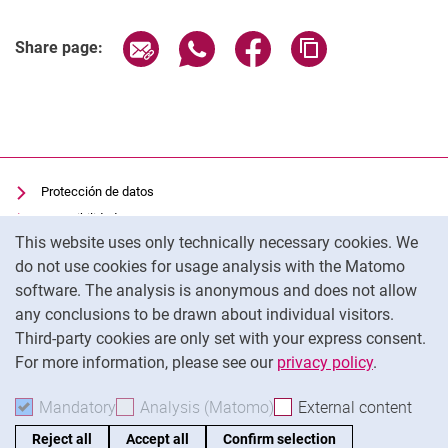
Share page via email
Share page via WhatsApp (extern
Share page via Facebook 
Copy page addres
Share page:
Protección de datos
Accesibilidad
Cookie Notice
This website uses only technically necessary cookies. We
Uso transparente de la IA
do not use cookies for usage analysis with the Matomo
Pie de imprenta
software. The analysis is anonymous and does not allow
Cookie settings
any conclusions to be drawn about individual visitors.
Third-party cookies are only set with your express consent.
For more information, please see our
privacy policy
.
To
Mandatory
Accept mandatory cookies
Analysis (Matomo)
Accept analysis cookies
External content
: Acc
Reject all
Accept all
Confirm selection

┄┄┄┄┄┄

* Problem requirements:
Locate the line that contains "Cookie settings", then please quote it and every line after it to the end of the entries above, exactly and with nothing else.

* The completed task:
Cookie settings
any conclusions to be drawn about individual visitors.
Third-party cookies are only set with your express consent.
For more information, please see our
privacy policy
.
To
Mandatory
Accept mandatory cookies
Analysis (Matomo)
Accept analysis cookies
External content
: Acc
Reject all
Accept all
Confirm selection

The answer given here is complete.